+++ Data +++

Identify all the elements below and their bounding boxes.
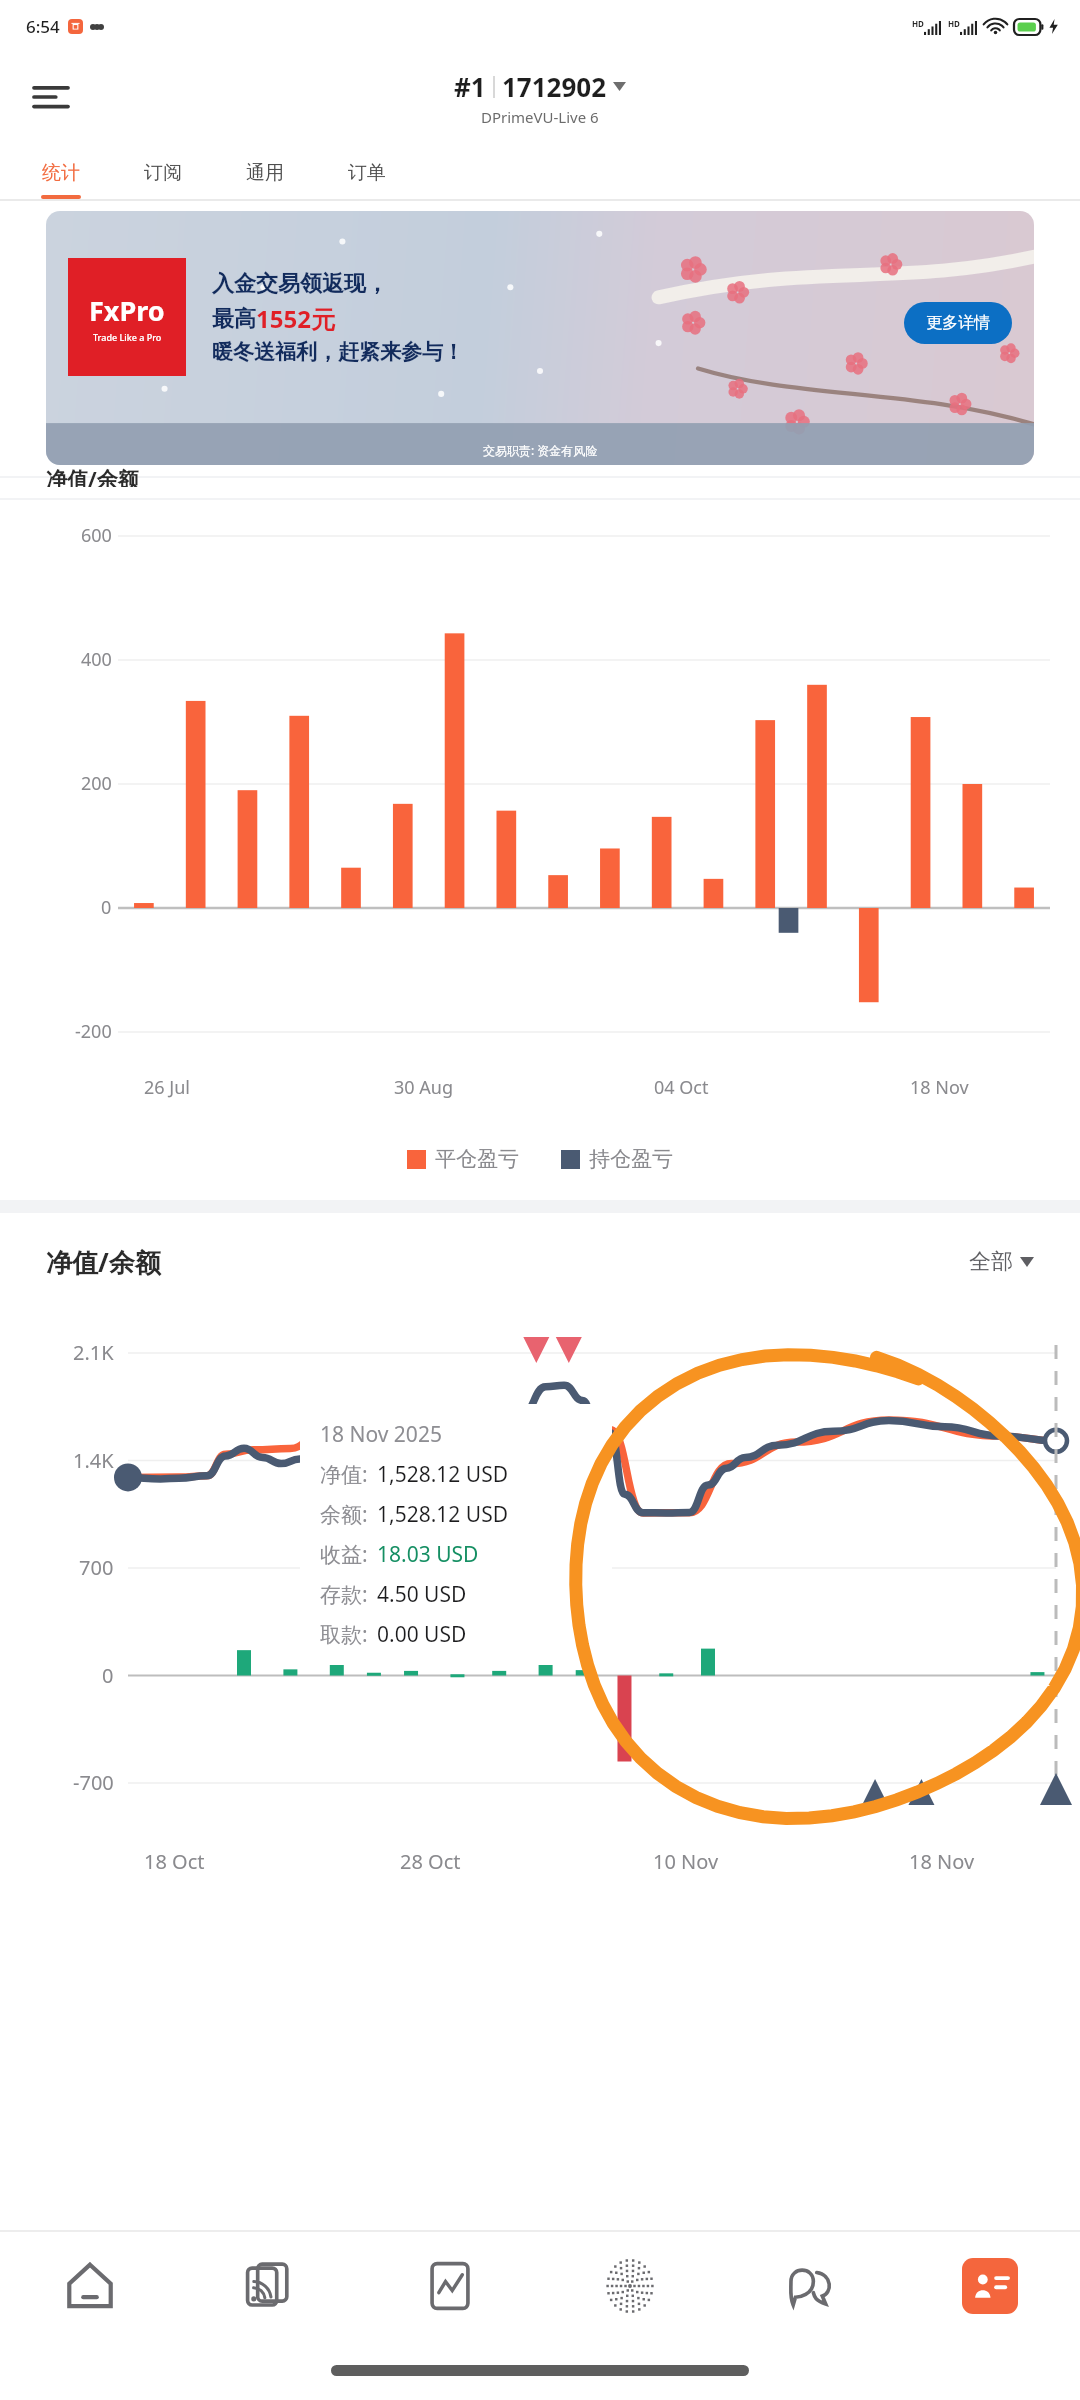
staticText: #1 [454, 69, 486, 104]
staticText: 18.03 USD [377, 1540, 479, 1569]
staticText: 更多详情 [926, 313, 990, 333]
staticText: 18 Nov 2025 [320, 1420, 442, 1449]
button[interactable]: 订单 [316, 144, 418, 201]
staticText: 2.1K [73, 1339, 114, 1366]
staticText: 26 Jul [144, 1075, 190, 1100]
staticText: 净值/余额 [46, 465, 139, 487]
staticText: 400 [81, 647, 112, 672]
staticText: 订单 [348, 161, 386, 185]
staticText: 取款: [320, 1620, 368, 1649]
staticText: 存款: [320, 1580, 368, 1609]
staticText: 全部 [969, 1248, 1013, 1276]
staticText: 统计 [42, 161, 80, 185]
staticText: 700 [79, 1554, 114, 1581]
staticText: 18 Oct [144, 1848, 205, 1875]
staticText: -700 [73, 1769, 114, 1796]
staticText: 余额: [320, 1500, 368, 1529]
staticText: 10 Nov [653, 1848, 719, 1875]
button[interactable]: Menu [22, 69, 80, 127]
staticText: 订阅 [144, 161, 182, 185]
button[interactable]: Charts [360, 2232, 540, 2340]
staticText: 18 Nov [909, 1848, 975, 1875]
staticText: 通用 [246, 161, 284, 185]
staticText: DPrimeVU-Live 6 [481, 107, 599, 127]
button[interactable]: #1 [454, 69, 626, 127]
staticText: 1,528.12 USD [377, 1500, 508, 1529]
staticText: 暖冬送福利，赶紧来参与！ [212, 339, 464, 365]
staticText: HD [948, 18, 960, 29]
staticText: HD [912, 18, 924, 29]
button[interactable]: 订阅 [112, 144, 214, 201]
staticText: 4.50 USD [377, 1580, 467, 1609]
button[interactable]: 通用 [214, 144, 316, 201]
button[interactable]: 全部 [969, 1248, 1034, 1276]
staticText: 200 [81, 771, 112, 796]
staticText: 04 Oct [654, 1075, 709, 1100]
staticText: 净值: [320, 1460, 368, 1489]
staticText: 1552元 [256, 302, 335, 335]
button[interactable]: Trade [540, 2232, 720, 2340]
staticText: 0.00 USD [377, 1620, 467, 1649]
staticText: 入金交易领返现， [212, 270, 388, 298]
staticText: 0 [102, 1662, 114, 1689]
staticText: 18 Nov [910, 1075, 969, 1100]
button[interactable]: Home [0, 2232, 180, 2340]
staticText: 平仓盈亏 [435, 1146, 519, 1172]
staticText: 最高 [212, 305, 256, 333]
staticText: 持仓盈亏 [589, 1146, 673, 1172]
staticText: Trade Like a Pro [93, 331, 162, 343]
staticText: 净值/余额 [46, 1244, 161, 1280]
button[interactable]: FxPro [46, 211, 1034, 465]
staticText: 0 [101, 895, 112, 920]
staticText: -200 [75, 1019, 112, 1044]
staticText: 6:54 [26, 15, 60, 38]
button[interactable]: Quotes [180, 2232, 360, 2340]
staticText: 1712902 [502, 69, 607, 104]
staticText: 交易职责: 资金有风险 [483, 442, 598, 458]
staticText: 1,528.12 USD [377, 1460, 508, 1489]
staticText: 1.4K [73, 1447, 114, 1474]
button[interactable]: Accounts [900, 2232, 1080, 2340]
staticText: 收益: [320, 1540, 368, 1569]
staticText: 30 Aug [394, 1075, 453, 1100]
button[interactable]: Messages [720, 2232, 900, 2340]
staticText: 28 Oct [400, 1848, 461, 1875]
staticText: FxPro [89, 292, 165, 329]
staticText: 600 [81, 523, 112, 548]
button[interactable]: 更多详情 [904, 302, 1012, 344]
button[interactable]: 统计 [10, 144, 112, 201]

+++
+++ Data +++

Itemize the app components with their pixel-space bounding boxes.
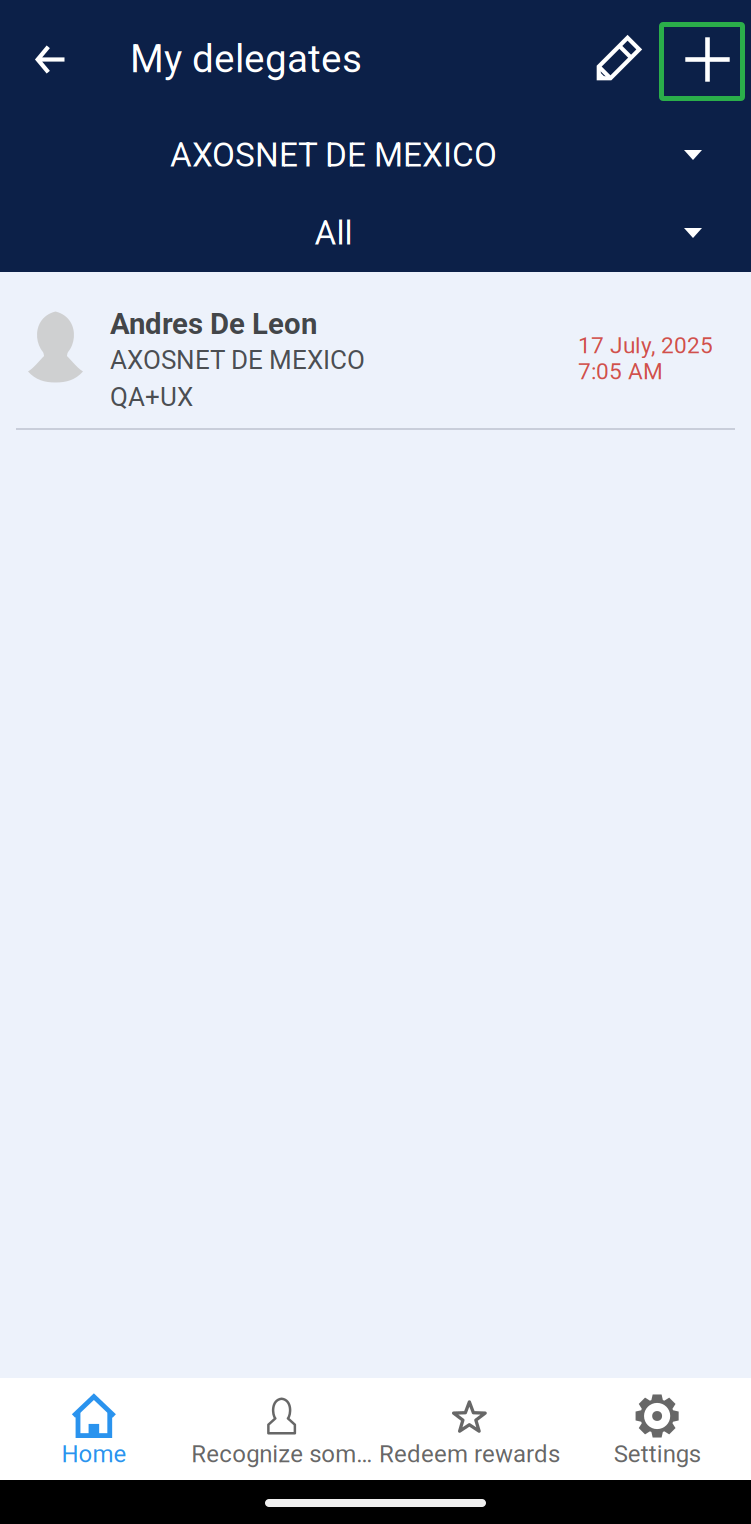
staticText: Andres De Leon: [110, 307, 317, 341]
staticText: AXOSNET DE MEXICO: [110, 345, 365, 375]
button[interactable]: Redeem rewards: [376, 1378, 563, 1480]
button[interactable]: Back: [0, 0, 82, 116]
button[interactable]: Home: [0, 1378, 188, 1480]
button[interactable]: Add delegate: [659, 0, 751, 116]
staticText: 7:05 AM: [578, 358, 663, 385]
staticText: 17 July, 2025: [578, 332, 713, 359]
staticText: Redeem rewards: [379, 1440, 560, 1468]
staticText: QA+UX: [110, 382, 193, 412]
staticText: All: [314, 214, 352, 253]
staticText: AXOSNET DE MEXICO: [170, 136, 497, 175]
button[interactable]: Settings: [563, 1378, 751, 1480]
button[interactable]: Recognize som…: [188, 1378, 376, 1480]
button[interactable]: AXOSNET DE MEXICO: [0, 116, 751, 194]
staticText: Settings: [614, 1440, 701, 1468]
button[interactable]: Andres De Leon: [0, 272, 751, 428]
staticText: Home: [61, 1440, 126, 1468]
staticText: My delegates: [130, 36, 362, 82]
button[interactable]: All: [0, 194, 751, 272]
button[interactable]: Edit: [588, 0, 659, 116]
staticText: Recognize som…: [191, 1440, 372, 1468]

+++

* **What you are asked to do**
Where does "Home" occur in the data? Copy each line that has it.

* **Response for this exercise**
button[interactable]: Home [0, 2232, 180, 2340]
button[interactable]: Home: [0, 1378, 188, 1480]
staticText: Home: [61, 1440, 126, 1468]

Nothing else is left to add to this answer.